What is expected:
In the copy, every line of the material that follows must appear exactly, and no pictures should.

Dataset section:
┄┄┄┄┄┄┄┄┄┄
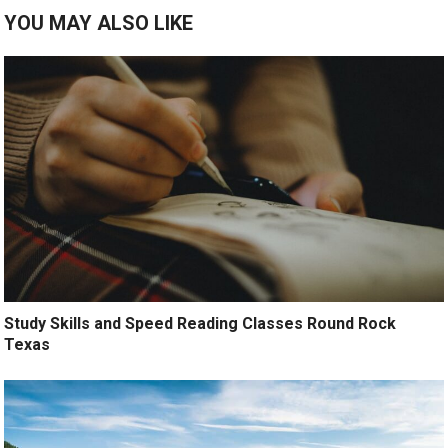
YOU MAY ALSO LIKE
Study Skills and Speed Reading Classes Round Rock
Texas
┄┄┄┄┄┄┄┄┄┄
Output:
YOU MAY ALSO LIKE
Study Skills and Speed Reading Classes Round Rock
Texas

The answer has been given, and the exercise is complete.